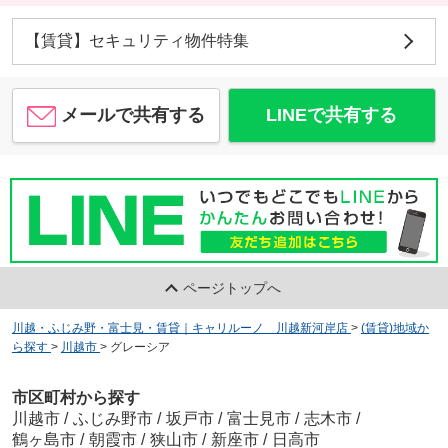
【賃貸】セキュリティ物件特集
メールで共有する
LINEで共有する
ページトップへ
川越・ふじみ野・富士見・賃貸｜キャリルーノ 川越新河岸店
>
(賃貸)地域か
ら探す
>
川越市
>
グレーシア
市区町村から探す
川越市
/
ふじみ野市
/
坂戸市
/
富士見市
/
志木市
/
鶴ヶ島市
/
朝霞市
/
狭山市
/
新座市
/
日高市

----------------

▶ WHAT YOU HAVE TO DO
Transcribe the data word for word, with no images.

▶ RESPONSE
【賃貸】セキュリティ物件特集
メールで共有する
LINEで共有する
ページトップへ
川越・ふじみ野・富士見・賃貸｜キャリルーノ 川越新河岸店
>
(賃貸)地域か
ら探す
>
川越市
>
グレーシア
市区町村から探す
川越市
/
ふじみ野市
/
坂戸市
/
富士見市
/
志木市
/
鶴ヶ島市
/
朝霞市
/
狭山市
/
新座市
/
日高市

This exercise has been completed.